When you plot all these points on a map, you end up with a chaotic scatter of dots:

At first glance, it’s nearly impossible to spot any clusters or patterns among the noise. So, you think, “How can I make sense of this mess?” The smart move is to aggregate the data. You overlay a grid onto the map and break the country into larger zones. Then, using a choropleth with a well-chosen color scale, you paint areas with fewer infections in calming green and those with more infections in alarming red.

Now, the heatmap below might simply be yelling, “Avoid the east-central region—COVID is going wild there!” With just one quick glance, you can easily pinpoint the spots with the lowest infection rates, making it look like the perfect place for a safe, relaxing holiday.

Well, here’s where things get tricky. Notice that these squares aren’t set in stone, they exist purely by arbitrary choice. The grid’s position is nothing more than a decision made without any inherent logic. Now, imagine if we shifted the grid just a little to one side, the way the data aggregates could change completely.

→

The underlying data is exactly the same, dots have not been modified. However, the center-east of the map no longer looks dangerous. In general all areas are pretty much safe except for one reddish square on the right. Different results that lead us to take completely different decisions.

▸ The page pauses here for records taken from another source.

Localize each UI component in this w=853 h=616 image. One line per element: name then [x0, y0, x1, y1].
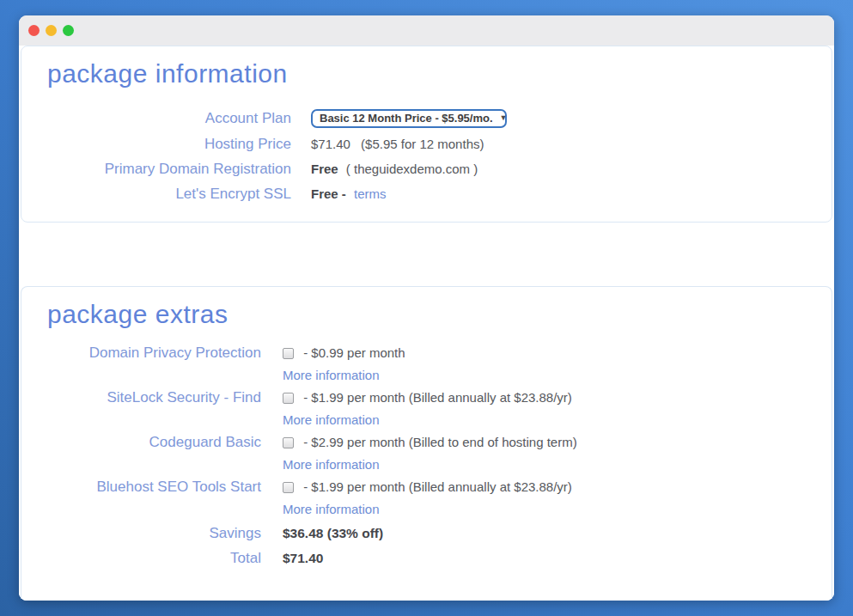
extra-domain-privacy-price: - $0.99 per month	[283, 344, 806, 363]
extra-sitelock-label: SiteLock Security - Find	[47, 388, 261, 407]
hosting-price-note: ($5.95 for 12 months)	[361, 137, 484, 151]
hosting-price-label: Hosting Price	[47, 135, 291, 153]
browser-window: package information Account Plan Basic 1…	[19, 15, 834, 601]
ssl-value: Free - terms	[311, 185, 806, 203]
ssl-free-text: Free -	[311, 186, 346, 201]
page-content: package information Account Plan Basic 1…	[19, 46, 834, 601]
extra-sitelock-checkbox[interactable]	[283, 393, 294, 404]
extra-domain-privacy-checkbox[interactable]	[283, 348, 294, 359]
package-information-title: package information	[47, 58, 806, 89]
account-plan-label: Account Plan	[47, 109, 291, 127]
minimize-window-button[interactable]	[46, 25, 57, 36]
hosting-price-value: $71.40 ($5.95 for 12 months)	[311, 135, 806, 153]
total-label: Total	[47, 547, 261, 569]
extra-seo-tools-price: - $1.99 per month (Billed annually at $2…	[283, 478, 806, 497]
primary-domain-value: Free ( theguidexdemo.com )	[311, 160, 806, 178]
savings-label: Savings	[47, 522, 261, 544]
package-extras-rows: Domain Privacy Protection - $0.99 per mo…	[47, 344, 806, 569]
caret-down-icon: ▼	[500, 109, 508, 127]
extra-sitelock-price: - $1.99 per month (Billed annually at $2…	[283, 388, 806, 407]
package-extras-title: package extras	[47, 299, 806, 330]
primary-domain-label: Primary Domain Registration	[47, 160, 291, 178]
extra-domain-privacy-label: Domain Privacy Protection	[47, 344, 261, 363]
section-divider-gap	[19, 223, 834, 286]
package-extras-section: package extras Domain Privacy Protection…	[21, 286, 832, 601]
extra-codeguard-checkbox[interactable]	[283, 437, 294, 448]
extra-codeguard-price-text: - $2.99 per month (Billed to end of host…	[303, 435, 577, 449]
primary-domain-name: ( theguidexdemo.com )	[346, 162, 478, 176]
extra-seo-tools-more-info-link[interactable]: More information	[283, 502, 380, 516]
extra-domain-privacy-price-text: - $0.99 per month	[303, 345, 405, 360]
extra-seo-tools-label: Bluehost SEO Tools Start	[47, 478, 261, 497]
account-plan-value: Basic 12 Month Price - $5.95/mo. ▼	[311, 108, 806, 128]
extra-domain-privacy-more-info-link[interactable]: More information	[283, 368, 380, 382]
window-titlebar	[19, 15, 834, 46]
extra-codeguard-label: Codeguard Basic	[47, 433, 261, 452]
hosting-price-amount: $71.40	[311, 137, 350, 151]
extra-seo-tools-checkbox[interactable]	[283, 482, 294, 493]
zoom-window-button[interactable]	[63, 25, 74, 36]
extra-seo-tools-price-text: - $1.99 per month (Billed annually at $2…	[303, 479, 572, 494]
close-window-button[interactable]	[28, 25, 40, 36]
extra-sitelock-more-info-link[interactable]: More information	[283, 412, 380, 427]
account-plan-selected-option: Basic 12 Month Price - $5.95/mo.	[320, 109, 493, 127]
ssl-label: Let's Encrypt SSL	[47, 185, 291, 203]
account-plan-select[interactable]: Basic 12 Month Price - $5.95/mo. ▼	[311, 109, 507, 128]
primary-domain-free-text: Free	[311, 162, 338, 176]
extra-sitelock-price-text: - $1.99 per month (Billed annually at $2…	[303, 390, 572, 405]
savings-value: $36.48 (33% off)	[283, 522, 806, 544]
package-information-rows: Account Plan Basic 12 Month Price - $5.9…	[47, 108, 806, 203]
extra-codeguard-price: - $2.99 per month (Billed to end of host…	[283, 433, 806, 452]
ssl-terms-link[interactable]: terms	[354, 186, 387, 201]
extra-codeguard-more-info-link[interactable]: More information	[283, 457, 380, 472]
package-information-section: package information Account Plan Basic 1…	[21, 46, 832, 223]
total-value: $71.40	[283, 547, 806, 569]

That is what the Modifiable Areal Unit Problem (MAUP) is all about. It is a fancy name for something that boils down to: the way you group your data can massively affect the results you get.

Why Does This Happen?

It all comes down to aggregation. When the map’s dots (each representing an infected individual) are grouped into zones, the size, shape, and position of those zones can change the numbers you see. A tiny shift in the grid could lump a few extra dots into one cell, making it look like a hotspot. Conversely, a different configuration might spread out those dots more evenly, making the area appear safer than it really is.

Arbitrary Boundaries: Whether you’re using squares, hexagons, or even administrative regions, the lines that divide the map are, in many cases, arbitrary. A small nudge of these boundaries might push a few infection dots from one cell into another, altering the average infection rate.
Scale/Resolution: The cell size matters too. Large cells smooth out the data, potentially hiding small clusters of infections. On the other hand, smaller cells can highlight micro-clusters that may not be significant when viewed in a broader context.
Shape Differences: Different shapes capture data differently. A hexagon might cover an area in a way that minimizes boundary issues compared to a square. But again, that doesn’t mean one shape is inherently “better”—it just means your conclusions might vary depending on your choice.

Play With It

In the interactive version of this notebook, you could tweak all parameters like grid type, orientation, cell size, number of dots, and even apply a Gaussian filter to smooth the data. Unfortunately, those controls aren’t available here, but feel free to experiment by changing the props passed to the <MaupSimulator /> component!

Solutions to MAUP

That’s content for a different note!

Conclusion

In the end, MAUP reminds us that there’s no one “correct” way to see the world—just different perspectives. A slight tweak in your grid can change the story entirely, so never settle for just one view. Explore multiple configurations, question the boundaries, and let curiosity guide you to truly informed insights.